Mixed-up trees: the structure of phylogenetic mixtures

In this paper we apply new geometric and combinatorial methods to the study of phylogenetic mixtures. The focus of the geometric approach is to describe the geometry of phylogenetic mixture distributions for the two state random cluster model, which is a generalization of the two state symmetric (CFN) model. In particular, we show that the set of mixture distributions forms a convex polytope and we calculate its dimension; corollaries include a simple criterion for when a mixture of branch lengths on the star tree can mimic the site pattern frequency vector of a resolved quartet tree. Furthermore, by computing volumes of polytopes we can clarify how common'' non-identifiable mixtures are under the CFN model. We also present a new combinatorial result which extends any identifiability result for a specific pair of trees of size six to arbitrary pairs of trees. Next we present a positive result showing identifiability of rates-across-sites models. Finally, we answer a question raised in a previous paper concerning mixed branch repulsion’’ on trees larger than quartet trees under the CFN model.

💡 Research Summary

The paper investigates the structural properties of phylogenetic mixture models by applying geometric, combinatorial, and probabilistic techniques to the two‑state random‑cluster model, a natural extension of the classic two‑state symmetric (Cavender‑Farris‑Neyman, CFN) model. The authors first prove that the set of all possible mixture distributions under this model forms a convex polytope. By representing each tree‑branch‑length configuration as a point in a high‑dimensional space of site‑pattern frequencies, they show that the polytope’s dimension for an n‑taxon tree is exactly (2ⁿ – n – 1). This matches the known degrees of freedom for the CFN model but highlights additional flexibility introduced by the random‑cluster parameter (the probability of clustering).

A central contribution is a simple linear‑algebraic criterion that determines when a mixture of branch lengths on a star tree can reproduce the site‑pattern frequency vector of a resolved quartet tree. The condition reduces to checking whether a weighted sum of star‑tree branch‑length vectors satisfies a specific linear equation derived from the quartet’s pattern frequencies. Although the criterion is easy to verify, the authors demonstrate that the parameter region satisfying it is extremely narrow, implying that exact mimicry between star‑tree mixtures and resolved trees is theoretically possible but practically unlikely.

To assess how “common” non‑identifiable mixtures are, the authors compute volumes of the relevant polytopes. By normalising the total volume of the parameter space, they obtain a quantitative measure of the proportion of the space occupied by mixtures that are indistinguishable from a single‑tree model.
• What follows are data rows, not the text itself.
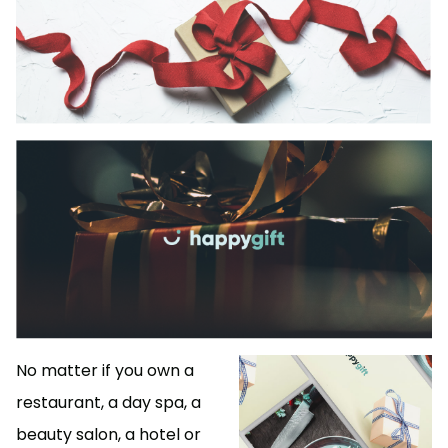
No matter if you own a
restaurant, a day spa, a
beauty salon, a hotel or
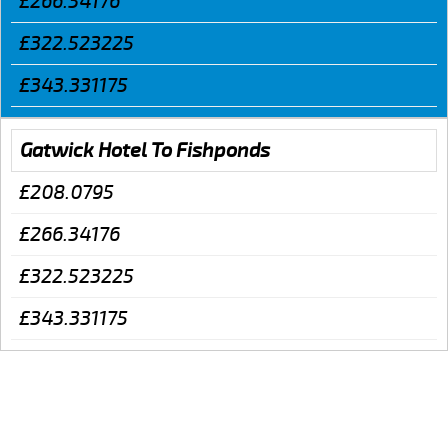
£266.34176
£322.523225
£343.331175
Gatwick Hotel To Fishponds
£208.0795
£266.34176
£322.523225
£343.331175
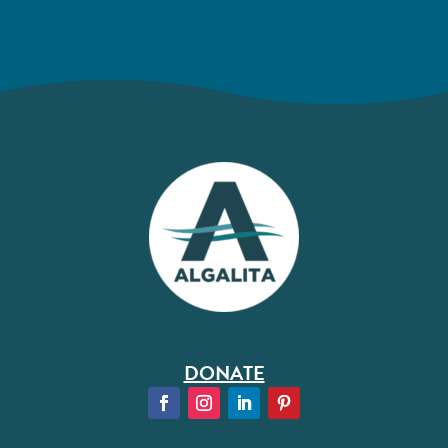
DONATE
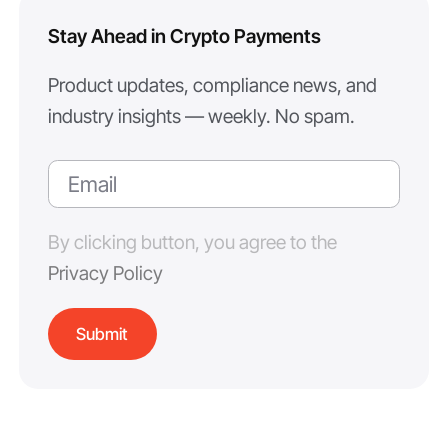
Stay Ahead in Crypto Payments
Product updates, compliance news, and
industry insights — weekly. No spam.
By clicking button, you agree to the
Privacy Policy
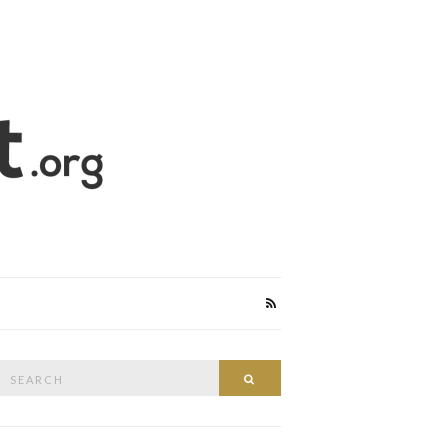
Search
Search
or:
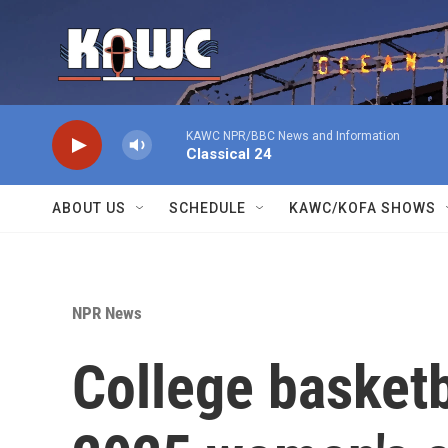
Skip to main content
KAWC NPR/BBC News and Information
Classical 24
ABOUT US
SCHEDULE
KAWC/KOFA SHOWS
NPR News
College basketba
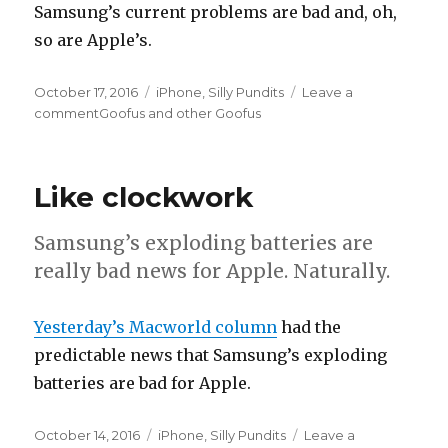
Samsung’s current problems are bad and, oh,
so are Apple’s.
Posted
October 17, 2016
Categories
iPhone
,
Silly Pundits
Leave a
on
comment
on
Goofus and other Goofus
Like clockwork
Samsung’s exploding batteries are
really bad news for Apple. Naturally.
Yesterday’s Macworld column
had the
predictable news that Samsung’s exploding
batteries are bad for Apple.
Posted
October 14, 2016
Categories
iPhone
,
Silly Pundits
Leave a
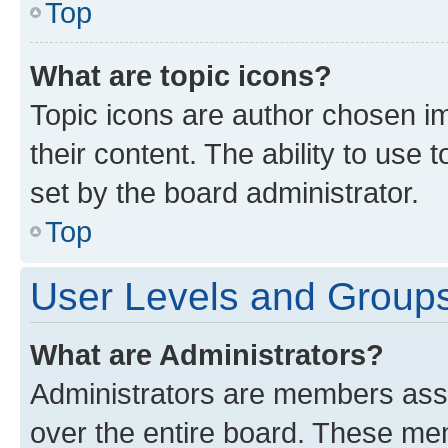
Top
What are topic icons?
Topic icons are author chosen im
their content. The ability to use
set by the board administrator.
Top
User Levels and Group
What are Administrators?
Administrators are members assig
over the entire board. These mem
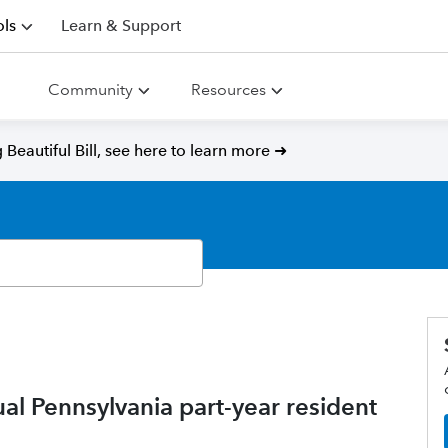
ls
Learn & Support
Community
Resources
Beautiful Bill, see here to learn more ➜
l Pennsylvania part-year resident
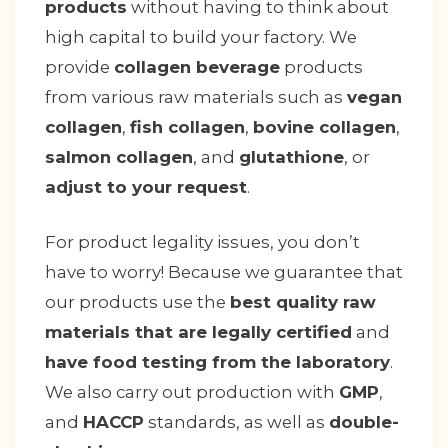
products
without having to think about
high capital to build your factory. We
provide
collagen beverage
products
from various raw materials such as
vegan
collagen
,
fish collagen
,
bovine collagen
,
salmon collagen
, and
glutathione
, or
adjust to your request
.
For product legality issues, you don’t
have to worry! Because we guarantee that
our products use the
best quality raw
materials that are legally certified
and
have food testing from the laboratory
.
We also carry out production with
GMP
,
and
HACCP
standards, as well as
double-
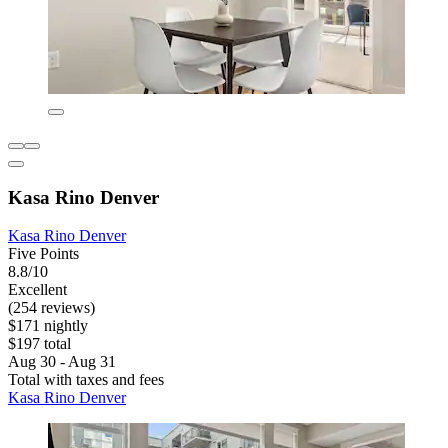
Kasa Rino Denver
Kasa Rino Denver
Five Points
8.8/10
Excellent
(254 reviews)
$171 nightly
$197 total
Aug 30 - Aug 31
Total with taxes and fees
Kasa Rino Denver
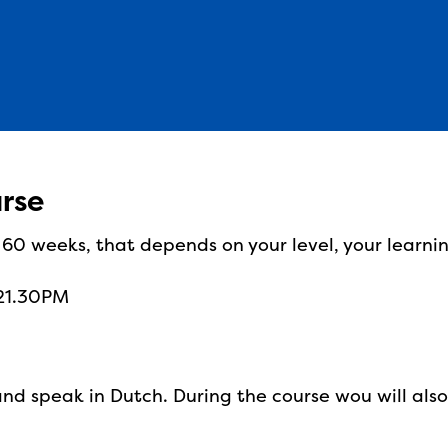
urse
r 60 weeks, that depends on your level, your learni
 21.30PM
and speak in Dutch. During the course wou will als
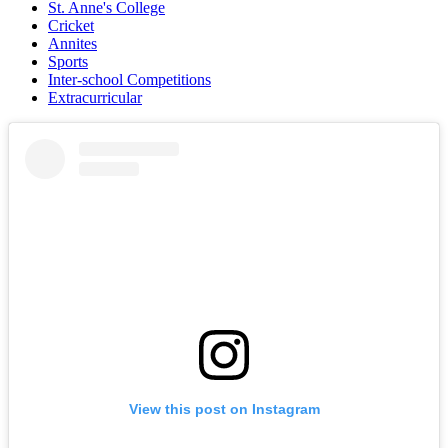
St. Anne's College
Cricket
Annites
Sports
Inter-school Competitions
Extracurricular
View this post on Instagram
The volume of the non‑identifiable region is small relative to the whole space, yet it concentrates in biologically plausible zones (short internal branches combined with high clustering probabilities). This concentration suggests that, while rare overall, non‑identifiable mixtures could arise in empirical datasets that feature rapid radiations or strong site‑specific correlations.

On the combinatorial side, the paper presents a powerful extension theorem: any identifiability result proved for a particular pair of six‑leaf trees automatically extends to arbitrary pairs of trees of any size. The proof hinges on the concept of a minimal conflicting subtree—a smallest induced subtree where the two trees disagree. By showing that any larger disagreement can be reduced to a collection of such minimal subtrees, the authors construct an inductive argument that propagates identifiability from the six‑leaf case to the general case. This theorem dramatically simplifies the task of establishing identifiability for complex trees, because it suffices to verify a finite set of small‑tree configurations.

The authors also address rates‑across‑sites (RAS) models, where each site evolves under its own substitution rate drawn from a continuous distribution. Under the assumption that the rate distribution has full support and that each rate class contributes a non‑negligible number of sites, they prove that the mixture model remains identifiable: the tree topology, branch lengths, and the underlying rate distribution can all be uniquely recovered from the observed site‑pattern frequencies. This result provides theoretical justification for using RAS models in phylogenomic analyses, reassuring practitioners that the added realism does not inevitably lead to unresolvable ambiguity.

Finally, the paper resolves an open question concerning “mixed branch repulsion,” a phenomenon previously observed in quartet trees where certain mixtures of long and short branches can “push” each other away, making the mixture appear more tree‑like than any constituent. By combining polytope‑volume calculations with the combinatorial extension theorem, the authors show that for trees larger than quartets, mixed branch repulsion disappears under the CFN model provided that internal branches are sufficiently long. In larger trees, the mixing effect is diluted across many edges, preventing the pathological reinforcement seen in small trees.

In summary, the study delivers a comprehensive geometric description of phylogenetic mixture spaces, quantifies the rarity of non‑identifiable mixtures, furnishes a general combinatorial framework for extending identifiability results, confirms the identifiability of rates‑across‑sites models, and clarifies the limits of mixed branch repulsion. These insights collectively advance our theoretical understanding of phylogenetic mixture models and provide practical guidance for designing robust phylogenetic inference pipelines in the presence of heterogeneous evolutionary processes.